■ Task requirements: Reproduce, exactly and in full, only the lines below from the one containing "maandhan Yojana) निकाली है जिसका नाम है" through the one containing "Launchpad et de".

■ Saved entries:
########################################

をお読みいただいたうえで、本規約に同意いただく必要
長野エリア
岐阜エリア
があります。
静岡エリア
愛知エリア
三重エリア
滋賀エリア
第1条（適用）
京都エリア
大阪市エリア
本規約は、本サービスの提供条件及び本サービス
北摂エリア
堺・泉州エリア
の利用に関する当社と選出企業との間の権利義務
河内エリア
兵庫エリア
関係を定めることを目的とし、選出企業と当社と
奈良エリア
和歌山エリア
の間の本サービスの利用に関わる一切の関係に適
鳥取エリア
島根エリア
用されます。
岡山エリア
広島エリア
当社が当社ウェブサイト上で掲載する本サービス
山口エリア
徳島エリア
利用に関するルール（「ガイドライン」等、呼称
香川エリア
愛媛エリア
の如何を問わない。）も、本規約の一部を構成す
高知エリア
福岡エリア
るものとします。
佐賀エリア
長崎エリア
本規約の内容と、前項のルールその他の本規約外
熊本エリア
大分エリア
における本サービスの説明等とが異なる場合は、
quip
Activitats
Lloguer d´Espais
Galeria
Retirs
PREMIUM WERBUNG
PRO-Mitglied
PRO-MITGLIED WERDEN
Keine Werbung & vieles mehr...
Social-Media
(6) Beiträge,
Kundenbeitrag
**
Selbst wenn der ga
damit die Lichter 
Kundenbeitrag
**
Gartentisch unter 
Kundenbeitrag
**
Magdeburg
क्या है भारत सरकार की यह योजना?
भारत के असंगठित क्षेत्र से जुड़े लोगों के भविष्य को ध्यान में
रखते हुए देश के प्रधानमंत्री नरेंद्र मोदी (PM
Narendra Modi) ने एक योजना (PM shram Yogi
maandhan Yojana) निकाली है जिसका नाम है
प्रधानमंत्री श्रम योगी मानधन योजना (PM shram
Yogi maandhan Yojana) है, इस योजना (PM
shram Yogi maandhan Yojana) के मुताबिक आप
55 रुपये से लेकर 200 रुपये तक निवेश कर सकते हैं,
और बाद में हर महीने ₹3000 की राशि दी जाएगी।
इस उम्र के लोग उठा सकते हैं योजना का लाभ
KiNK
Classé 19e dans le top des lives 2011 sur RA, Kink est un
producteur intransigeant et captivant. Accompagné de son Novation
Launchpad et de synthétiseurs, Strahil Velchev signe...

########################################

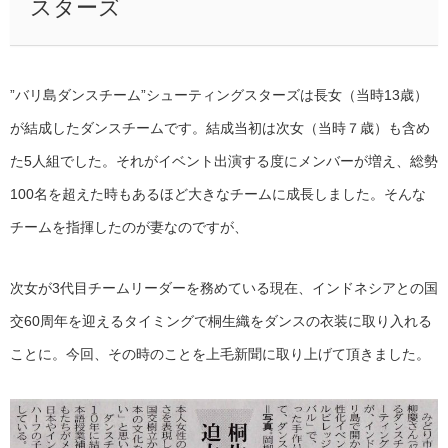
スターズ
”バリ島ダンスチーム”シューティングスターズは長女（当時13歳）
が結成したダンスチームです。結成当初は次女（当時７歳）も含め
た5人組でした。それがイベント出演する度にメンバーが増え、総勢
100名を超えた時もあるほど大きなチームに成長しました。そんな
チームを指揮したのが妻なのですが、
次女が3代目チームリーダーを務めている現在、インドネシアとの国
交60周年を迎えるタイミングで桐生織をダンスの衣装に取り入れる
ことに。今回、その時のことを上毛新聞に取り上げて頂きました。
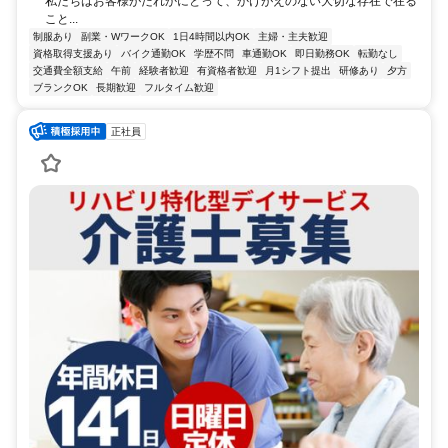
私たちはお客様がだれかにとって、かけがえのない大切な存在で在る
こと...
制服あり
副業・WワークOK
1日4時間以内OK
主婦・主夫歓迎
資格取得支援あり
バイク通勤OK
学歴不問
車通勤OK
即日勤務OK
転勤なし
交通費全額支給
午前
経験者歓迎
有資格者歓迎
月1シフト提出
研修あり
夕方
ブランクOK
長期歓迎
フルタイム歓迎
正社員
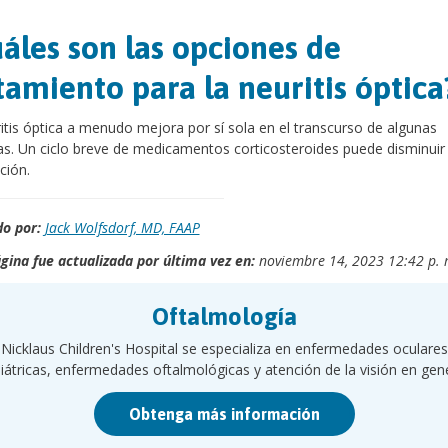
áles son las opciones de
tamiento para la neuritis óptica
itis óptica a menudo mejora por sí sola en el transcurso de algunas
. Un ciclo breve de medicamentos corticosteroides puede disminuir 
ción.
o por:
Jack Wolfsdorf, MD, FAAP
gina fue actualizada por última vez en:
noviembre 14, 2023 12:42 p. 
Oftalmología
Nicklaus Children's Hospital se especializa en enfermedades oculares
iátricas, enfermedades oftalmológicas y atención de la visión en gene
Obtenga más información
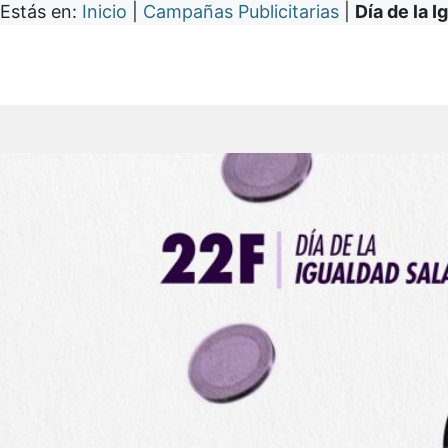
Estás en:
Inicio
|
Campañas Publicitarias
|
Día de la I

########################################

■ The completed task:
maandhan Yojana) निकाली है जिसका नाम है
प्रधानमंत्री श्रम योगी मानधन योजना (PM shram
Yogi maandhan Yojana) है, इस योजना (PM
shram Yogi maandhan Yojana) के मुताबिक आप
55 रुपये से लेकर 200 रुपये तक निवेश कर सकते हैं,
और बाद में हर महीने ₹3000 की राशि दी जाएगी।
इस उम्र के लोग उठा सकते हैं योजना का लाभ
KiNK
Classé 19e dans le top des lives 2011 sur RA, Kink est un
producteur intransigeant et captivant. Accompagné de son Novation
Launchpad et de synthétiseurs, Strahil Velchev signe...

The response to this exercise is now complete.